Work item :: In the material below, the lines from the one containing "Image attached. I" through the one containing "<instances>...</instances> (empty list" are to be given again exactly, ends included, and no others.

Records shown ::

━━━━━━━━━━━━━━━━

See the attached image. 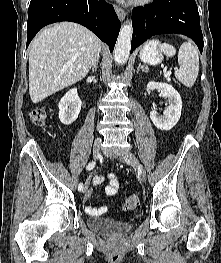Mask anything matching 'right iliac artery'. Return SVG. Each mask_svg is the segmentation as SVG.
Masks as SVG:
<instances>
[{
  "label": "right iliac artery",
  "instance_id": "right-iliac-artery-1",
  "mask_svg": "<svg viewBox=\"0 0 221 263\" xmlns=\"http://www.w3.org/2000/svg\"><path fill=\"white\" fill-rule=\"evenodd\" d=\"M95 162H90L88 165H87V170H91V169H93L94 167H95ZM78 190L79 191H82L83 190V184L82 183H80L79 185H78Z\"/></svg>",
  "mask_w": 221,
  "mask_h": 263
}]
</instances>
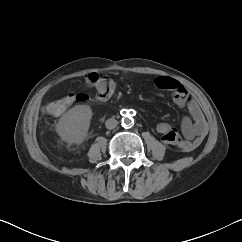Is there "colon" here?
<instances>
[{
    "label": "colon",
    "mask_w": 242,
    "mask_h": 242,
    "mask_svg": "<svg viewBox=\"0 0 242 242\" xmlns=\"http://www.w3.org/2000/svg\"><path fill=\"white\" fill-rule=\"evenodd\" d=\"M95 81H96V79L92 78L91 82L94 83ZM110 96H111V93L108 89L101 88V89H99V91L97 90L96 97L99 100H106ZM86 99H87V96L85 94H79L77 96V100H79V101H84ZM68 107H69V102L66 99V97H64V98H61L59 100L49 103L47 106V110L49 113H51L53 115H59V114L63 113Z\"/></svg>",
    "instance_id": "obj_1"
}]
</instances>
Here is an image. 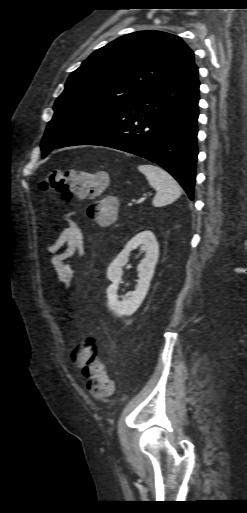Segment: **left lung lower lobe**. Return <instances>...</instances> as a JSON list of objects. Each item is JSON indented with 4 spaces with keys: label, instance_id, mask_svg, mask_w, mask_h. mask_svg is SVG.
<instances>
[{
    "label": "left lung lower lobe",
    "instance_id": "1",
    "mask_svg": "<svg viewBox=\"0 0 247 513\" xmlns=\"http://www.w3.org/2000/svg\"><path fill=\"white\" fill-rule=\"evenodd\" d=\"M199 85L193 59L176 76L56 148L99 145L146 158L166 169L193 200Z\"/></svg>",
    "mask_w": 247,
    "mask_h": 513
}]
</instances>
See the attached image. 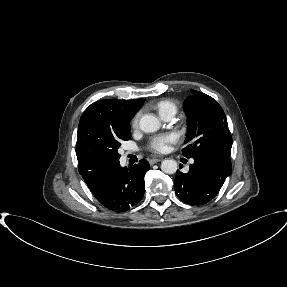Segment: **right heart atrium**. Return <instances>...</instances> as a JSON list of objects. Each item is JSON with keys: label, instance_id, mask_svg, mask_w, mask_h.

━━━━━━━━━━━━━━━━

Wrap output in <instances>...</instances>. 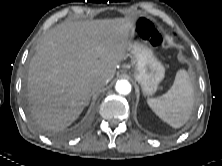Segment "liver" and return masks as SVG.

━━━━━━━━━━━━━━━━

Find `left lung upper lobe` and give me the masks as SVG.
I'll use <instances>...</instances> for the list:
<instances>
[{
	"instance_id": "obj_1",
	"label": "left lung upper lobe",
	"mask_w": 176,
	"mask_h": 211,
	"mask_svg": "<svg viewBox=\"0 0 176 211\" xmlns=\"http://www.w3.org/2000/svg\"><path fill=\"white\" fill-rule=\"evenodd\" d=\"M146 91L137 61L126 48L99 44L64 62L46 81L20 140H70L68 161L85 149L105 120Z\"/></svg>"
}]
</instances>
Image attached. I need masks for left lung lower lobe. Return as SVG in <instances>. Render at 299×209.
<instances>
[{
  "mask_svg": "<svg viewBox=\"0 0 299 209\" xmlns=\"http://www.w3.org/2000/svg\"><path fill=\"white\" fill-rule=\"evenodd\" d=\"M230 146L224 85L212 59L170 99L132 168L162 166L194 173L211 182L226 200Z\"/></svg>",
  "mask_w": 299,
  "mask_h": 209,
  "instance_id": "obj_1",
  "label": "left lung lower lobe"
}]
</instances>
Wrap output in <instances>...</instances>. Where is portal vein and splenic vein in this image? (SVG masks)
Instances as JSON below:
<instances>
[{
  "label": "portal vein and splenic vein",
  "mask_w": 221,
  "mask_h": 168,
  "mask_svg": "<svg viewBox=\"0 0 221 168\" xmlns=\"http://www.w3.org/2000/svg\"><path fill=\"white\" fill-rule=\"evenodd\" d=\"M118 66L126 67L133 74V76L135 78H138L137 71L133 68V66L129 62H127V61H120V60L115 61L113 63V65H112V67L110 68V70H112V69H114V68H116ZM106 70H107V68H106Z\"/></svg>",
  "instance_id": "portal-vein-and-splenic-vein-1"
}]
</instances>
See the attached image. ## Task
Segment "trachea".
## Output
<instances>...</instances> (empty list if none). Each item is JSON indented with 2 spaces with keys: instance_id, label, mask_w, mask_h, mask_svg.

━━━━━━━━━━━━━━━━

Exercise response ::
Image attached. I need masks for left lung lower lobe. Return as SVG in <instances>. Render at 299×209.
<instances>
[{
  "mask_svg": "<svg viewBox=\"0 0 299 209\" xmlns=\"http://www.w3.org/2000/svg\"><path fill=\"white\" fill-rule=\"evenodd\" d=\"M230 146L224 85L212 59L170 99L132 168L162 166L194 173L211 182L226 200Z\"/></svg>",
  "mask_w": 299,
  "mask_h": 209,
  "instance_id": "obj_1",
  "label": "left lung lower lobe"
}]
</instances>
Wrap output in <instances>...</instances>. Where is portal vein and splenic vein in this image? (SVG masks)
Instances as JSON below:
<instances>
[{
  "label": "portal vein and splenic vein",
  "mask_w": 221,
  "mask_h": 168,
  "mask_svg": "<svg viewBox=\"0 0 221 168\" xmlns=\"http://www.w3.org/2000/svg\"><path fill=\"white\" fill-rule=\"evenodd\" d=\"M118 66L126 67L133 74V76L135 78H138L137 71L133 68V66L129 62H127V61H120V60L115 61L113 63V65H112V67L110 68V70H112V69H114V68H116ZM106 70H107V68H106Z\"/></svg>",
  "instance_id": "portal-vein-and-splenic-vein-1"
}]
</instances>
See the attached image. ## Task
Segment "trachea".
## Output
<instances>...</instances> (empty list if none). Each item is JSON indented with 2 spaces with keys: instance_id, label, mask_w, mask_h, mask_svg.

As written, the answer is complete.